A throw away manifest would be based on current (versioned) URLs, while a long lived manifest should be based on DOIs. I think it is debatable whether a manifest should include both. Perhaps best would be to only provide DOI based manifests, but provide a tool for easily obtaining the corresponding files. In this way there is no chance of a manifest becoming “stale”.
A DOI based manifest could also be more concise than a GCS URL based manifest. Note that a GCS URL based manifest must include a URL for every instance in the cohort because we can only version GCS entities at the instance level (without data duplication…no symlinks in GCS). However, a DRS DOI representing a series or study will be version specific so a cohort based on DOIs can capture the data in a cohort more efficiently.
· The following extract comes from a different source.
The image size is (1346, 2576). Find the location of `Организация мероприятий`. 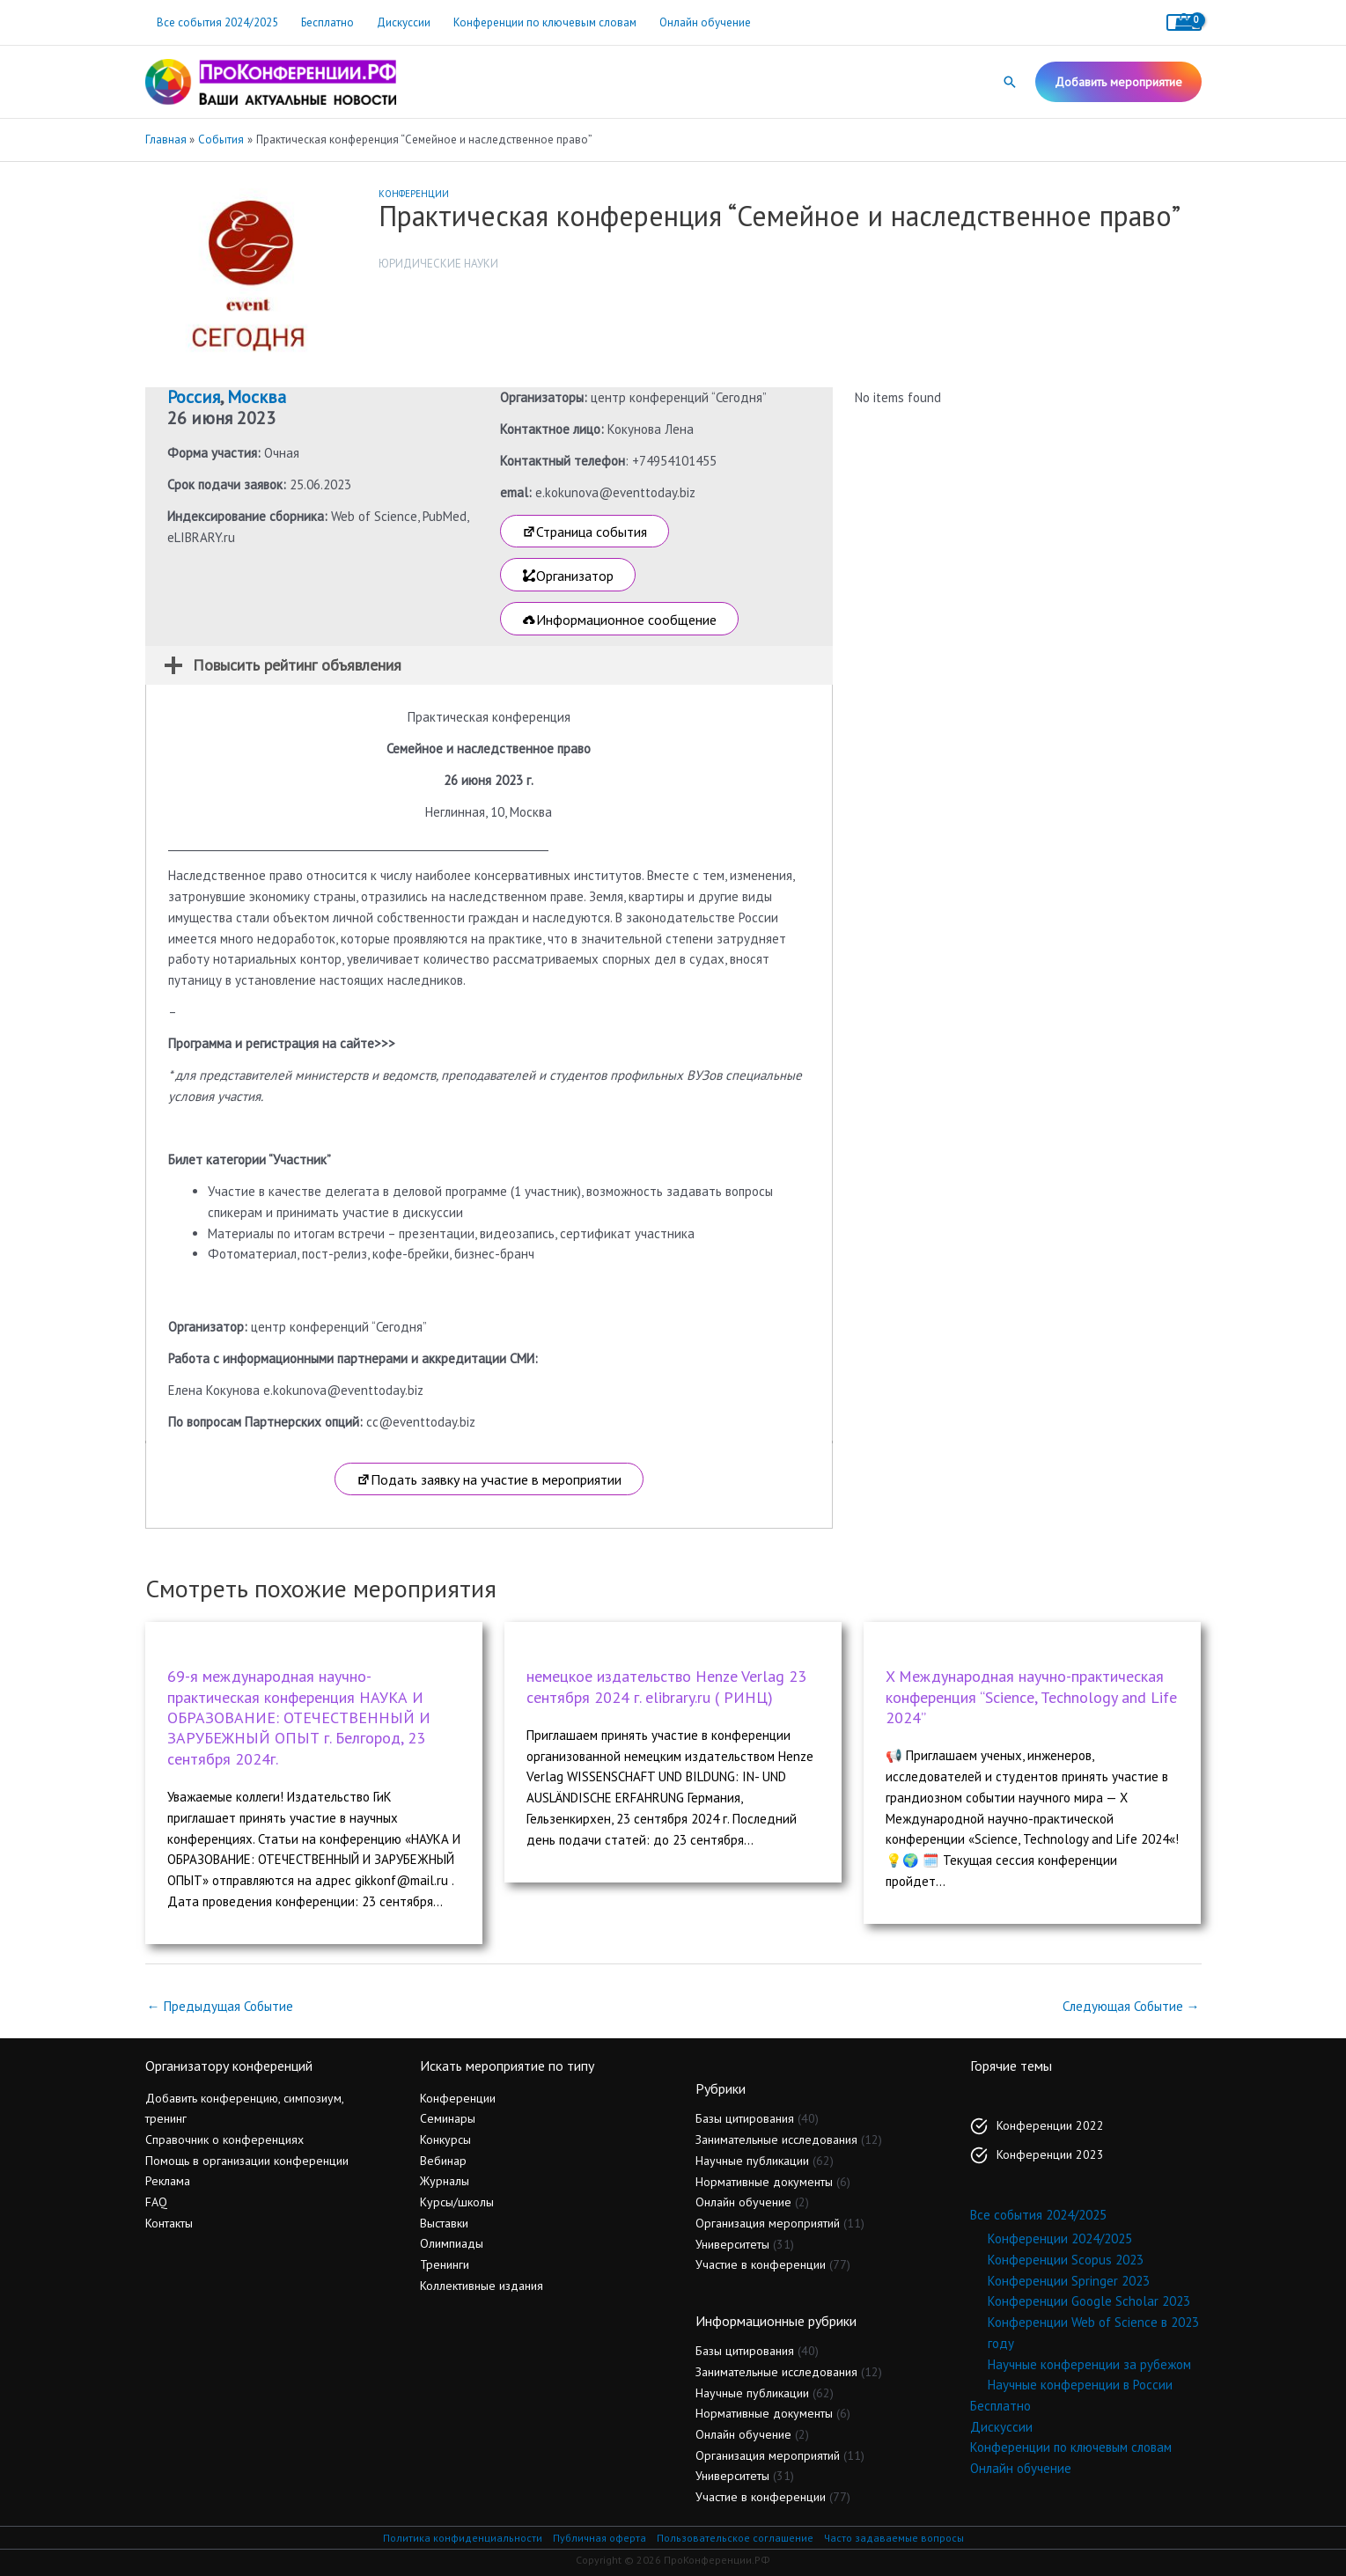

Организация мероприятий is located at coordinates (767, 2223).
I think for the MVP we should address the most immediate need: efficiently get the data corresponding to the manifest onto a VM. I think for the MVP we should use GCS URLs in the manifest.
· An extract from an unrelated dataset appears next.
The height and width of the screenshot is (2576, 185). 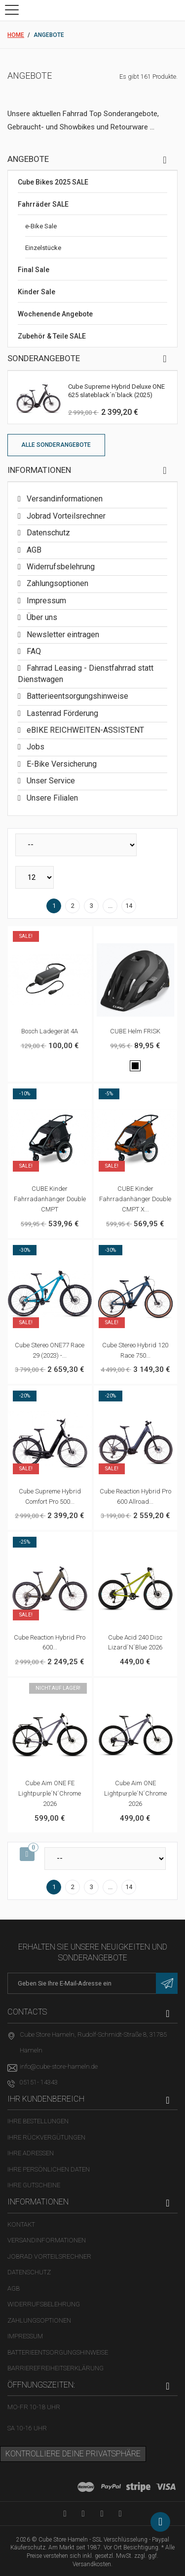 I want to click on Ihre Gutscheine, so click(x=33, y=2185).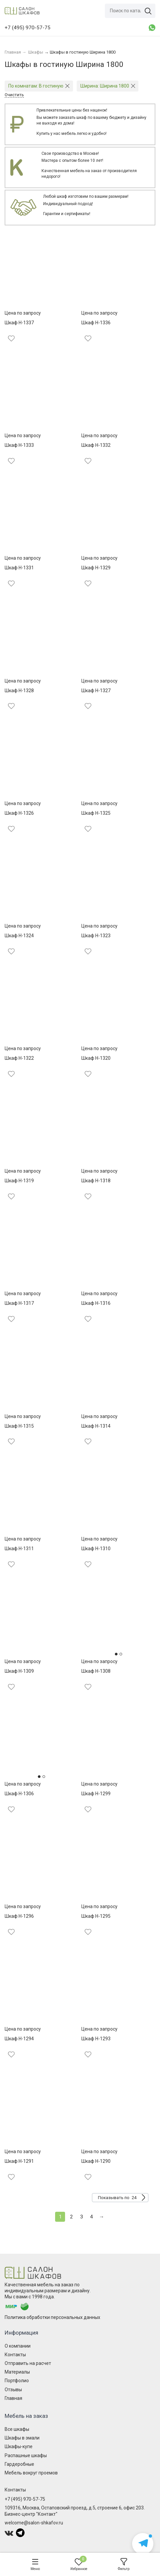  Describe the element at coordinates (15, 2354) in the screenshot. I see `Контакты` at that location.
Are there tools that would be equivalent in performance to parallel download with gsutil -m
but work with DRS DOIs?
What is used in the manifests in ISB-CGC? What are the manifest use cases that proved to be important to the ISB-CGC users?
Yes, for the MVP, we should go with GCS URLs. I recently added a column of GCS URLs (with version suffix) to dicom_all.
I am not aware of any tools that work directly with DRS objects, probably something we have to create.